Son muchas las razones por las cuales debemos desear ir al templo. Este edificio, aun en su aspecto exterior, parece dar una idea de sus fines de carácter profundamente espiritual, para los cuales ha sido edificado. Dicho carácter espiri-tual se hace mucho más patente dentro de sus muros. Sobre la puerta que conduce al interior del templo, se encuentra la inscripción: "Santidad al Señor". Cuando se entra en cualquier templo que se haya dedicado, se entra en la casa del Señor.

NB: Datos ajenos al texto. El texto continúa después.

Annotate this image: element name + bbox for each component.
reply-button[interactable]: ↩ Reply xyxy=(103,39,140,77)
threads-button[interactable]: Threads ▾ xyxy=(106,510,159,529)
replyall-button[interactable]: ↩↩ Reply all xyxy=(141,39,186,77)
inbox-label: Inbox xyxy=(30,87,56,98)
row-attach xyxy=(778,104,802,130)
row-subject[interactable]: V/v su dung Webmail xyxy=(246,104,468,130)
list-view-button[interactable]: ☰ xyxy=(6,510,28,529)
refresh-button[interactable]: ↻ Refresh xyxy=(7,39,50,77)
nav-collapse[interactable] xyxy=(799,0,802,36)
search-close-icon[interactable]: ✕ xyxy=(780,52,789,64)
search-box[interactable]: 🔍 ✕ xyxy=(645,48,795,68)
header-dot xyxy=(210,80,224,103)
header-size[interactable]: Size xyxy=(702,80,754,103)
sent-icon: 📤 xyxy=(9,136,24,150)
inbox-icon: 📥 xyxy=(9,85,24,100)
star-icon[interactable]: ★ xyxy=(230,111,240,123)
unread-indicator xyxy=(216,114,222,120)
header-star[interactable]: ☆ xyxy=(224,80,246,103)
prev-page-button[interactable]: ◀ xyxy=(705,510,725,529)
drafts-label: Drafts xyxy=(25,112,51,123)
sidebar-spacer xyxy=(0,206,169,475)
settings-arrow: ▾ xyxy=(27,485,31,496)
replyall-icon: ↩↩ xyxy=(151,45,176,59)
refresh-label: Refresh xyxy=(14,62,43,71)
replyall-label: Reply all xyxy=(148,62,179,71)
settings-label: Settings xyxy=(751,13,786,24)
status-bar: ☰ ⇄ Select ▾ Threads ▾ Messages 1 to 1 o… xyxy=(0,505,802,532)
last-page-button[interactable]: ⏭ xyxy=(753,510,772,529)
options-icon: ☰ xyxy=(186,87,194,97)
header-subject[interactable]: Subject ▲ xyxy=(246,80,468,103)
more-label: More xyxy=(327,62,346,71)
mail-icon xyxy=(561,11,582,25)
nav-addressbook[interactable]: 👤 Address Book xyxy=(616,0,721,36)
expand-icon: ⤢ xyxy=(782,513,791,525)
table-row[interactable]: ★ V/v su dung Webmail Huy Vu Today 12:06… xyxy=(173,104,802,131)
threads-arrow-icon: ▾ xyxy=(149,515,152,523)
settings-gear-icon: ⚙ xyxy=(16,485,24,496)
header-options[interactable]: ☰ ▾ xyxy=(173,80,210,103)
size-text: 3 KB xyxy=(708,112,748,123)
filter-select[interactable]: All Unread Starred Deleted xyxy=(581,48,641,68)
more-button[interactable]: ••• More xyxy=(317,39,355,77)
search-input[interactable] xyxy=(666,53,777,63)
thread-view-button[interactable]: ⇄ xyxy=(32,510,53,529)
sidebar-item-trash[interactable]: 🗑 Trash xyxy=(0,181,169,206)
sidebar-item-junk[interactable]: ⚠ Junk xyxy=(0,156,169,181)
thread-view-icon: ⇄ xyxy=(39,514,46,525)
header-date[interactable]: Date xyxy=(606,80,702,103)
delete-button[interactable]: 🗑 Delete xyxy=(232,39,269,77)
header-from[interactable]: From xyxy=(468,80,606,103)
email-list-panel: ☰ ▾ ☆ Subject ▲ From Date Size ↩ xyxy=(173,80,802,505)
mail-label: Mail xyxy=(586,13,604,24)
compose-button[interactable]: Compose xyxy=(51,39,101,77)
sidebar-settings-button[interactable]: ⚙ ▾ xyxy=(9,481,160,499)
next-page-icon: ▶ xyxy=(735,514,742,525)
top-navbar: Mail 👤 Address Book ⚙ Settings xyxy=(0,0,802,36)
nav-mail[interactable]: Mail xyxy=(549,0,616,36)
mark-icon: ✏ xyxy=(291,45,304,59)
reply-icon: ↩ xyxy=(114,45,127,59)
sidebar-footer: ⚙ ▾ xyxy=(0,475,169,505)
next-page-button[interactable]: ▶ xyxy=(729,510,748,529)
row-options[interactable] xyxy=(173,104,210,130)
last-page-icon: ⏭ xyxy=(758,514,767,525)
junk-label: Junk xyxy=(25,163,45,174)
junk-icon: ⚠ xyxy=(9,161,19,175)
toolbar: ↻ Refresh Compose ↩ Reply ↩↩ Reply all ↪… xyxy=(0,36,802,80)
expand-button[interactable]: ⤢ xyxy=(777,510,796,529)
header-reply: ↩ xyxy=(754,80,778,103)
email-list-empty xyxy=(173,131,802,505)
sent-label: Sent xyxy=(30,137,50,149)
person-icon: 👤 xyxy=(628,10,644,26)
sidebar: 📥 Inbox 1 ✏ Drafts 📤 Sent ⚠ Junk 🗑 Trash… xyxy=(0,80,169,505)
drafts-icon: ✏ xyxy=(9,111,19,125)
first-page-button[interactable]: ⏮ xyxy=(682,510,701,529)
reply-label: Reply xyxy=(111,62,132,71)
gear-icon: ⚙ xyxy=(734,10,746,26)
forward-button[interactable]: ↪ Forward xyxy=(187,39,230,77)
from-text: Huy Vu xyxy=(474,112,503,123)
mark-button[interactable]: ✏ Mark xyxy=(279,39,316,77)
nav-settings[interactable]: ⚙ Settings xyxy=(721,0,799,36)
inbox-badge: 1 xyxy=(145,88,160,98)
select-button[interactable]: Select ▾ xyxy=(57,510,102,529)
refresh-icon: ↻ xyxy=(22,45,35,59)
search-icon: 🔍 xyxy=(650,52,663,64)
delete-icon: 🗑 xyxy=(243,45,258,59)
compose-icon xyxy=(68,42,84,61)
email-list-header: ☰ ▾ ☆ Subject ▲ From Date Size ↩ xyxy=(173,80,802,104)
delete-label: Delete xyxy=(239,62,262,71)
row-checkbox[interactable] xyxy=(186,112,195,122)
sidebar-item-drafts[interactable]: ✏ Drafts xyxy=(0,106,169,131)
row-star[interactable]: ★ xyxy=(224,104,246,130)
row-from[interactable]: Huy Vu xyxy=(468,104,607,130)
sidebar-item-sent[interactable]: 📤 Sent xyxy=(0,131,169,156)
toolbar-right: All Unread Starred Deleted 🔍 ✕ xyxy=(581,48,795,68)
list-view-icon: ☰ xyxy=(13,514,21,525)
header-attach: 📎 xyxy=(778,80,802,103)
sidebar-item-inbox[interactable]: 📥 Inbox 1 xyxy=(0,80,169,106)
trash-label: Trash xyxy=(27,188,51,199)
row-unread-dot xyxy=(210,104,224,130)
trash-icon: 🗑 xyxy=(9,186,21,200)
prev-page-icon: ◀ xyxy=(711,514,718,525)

En la Iglesia construimos edificios de muchas clases en los cuales adoramos al Señor, impartimos enseñanza, realizamos actividades recreativas, organizamos. En estos edificios, y aun en los que alquilamos, podemos organizar estacas, barrios, misiones, quórumes y Sociedades de Socorro, pero cuando organizamos a las familias de acuerdo con el orden que el Señor ha revelado, las organizamos en los templos. El matrimonio en el templo, esa ordenanza de sellamiento, es una bendición suprema que se puede recibir en el santo templo.

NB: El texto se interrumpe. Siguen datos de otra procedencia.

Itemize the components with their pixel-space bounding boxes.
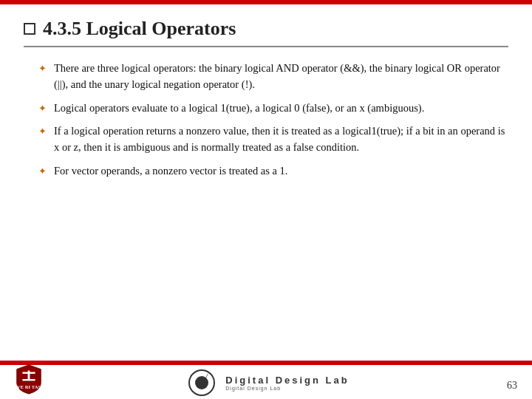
list-item: ✦ Logical operators evaluate to a logica… xyxy=(38,100,508,117)
bullet-text-2: Logical operators evaluate to a logical … xyxy=(54,100,424,117)
slide: 4.3.5 Logical Operators ✦ There are thre… xyxy=(0,0,532,399)
ddl-main-label: Digital Design Lab xyxy=(225,375,349,386)
section-square-icon xyxy=(24,23,35,35)
svg-rect-1 xyxy=(28,371,30,381)
ddl-logo: / Digital Design Lab Digital Design Lab xyxy=(183,369,349,396)
bullet-text-1: There are three logical operators: the b… xyxy=(54,61,508,93)
list-item: ✦ There are three logical operators: the… xyxy=(38,61,508,93)
list-item: ✦ If a logical operation returns a nonze… xyxy=(38,123,508,156)
bullet-icon-3: ✦ xyxy=(38,126,47,137)
bullet-text-3: If a logical operation returns a nonzero… xyxy=(54,123,508,156)
bullet-text-4: For vector operands, a nonzero vector is… xyxy=(54,163,287,180)
svg-text:VE RI TAS: VE RI TAS xyxy=(17,384,41,389)
bullet-icon-1: ✦ xyxy=(38,63,47,75)
svg-rect-2 xyxy=(22,379,35,381)
content-area: 4.3.5 Logical Operators ✦ There are thre… xyxy=(0,4,532,361)
bullet-list: ✦ There are three logical operators: the… xyxy=(24,61,508,180)
ddl-slash-icon: / xyxy=(205,371,208,383)
page-title: 4.3.5 Logical Operators xyxy=(43,18,236,40)
ddl-circle-icon: / xyxy=(183,369,219,396)
list-item: ✦ For vector operands, a nonzero vector … xyxy=(38,163,508,180)
section-title: 4.3.5 Logical Operators xyxy=(24,18,508,47)
bullet-icon-4: ✦ xyxy=(38,166,47,177)
page-number: 63 xyxy=(507,380,517,392)
harvard-logo: VE RI TAS xyxy=(15,364,44,393)
bullet-icon-2: ✦ xyxy=(38,103,47,115)
ddl-sub-label: Digital Design Lab xyxy=(225,386,281,391)
ddl-text: Digital Design Lab Digital Design Lab xyxy=(225,375,349,391)
footer: VE RI TAS / Digital Design Lab Digital D… xyxy=(0,365,532,399)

Los miembros de la Iglesia que se hacen merecedores de entrar en el templo pueden participar allí en las ordenanzas redentoras más exaltadas que se han revelado al género humano. Allí, mediante una ceremonia sagrada, la persona puede ser lavada y ungida, recibir instrucción, ser investida y sellada. Una vez que uno ha recibido estas bendiciones para sí mismo, se puede oficiar por aquellos que han muerto sin haber tenido la misma oportunidad. En los templos se efectúan las ordenanzas sagradas tanto para los vivos como por los muertos. Hay allí una pila bautismal donde los miembros dignos efectúan vicariamente los bautismos por los muertos. "Id al templo".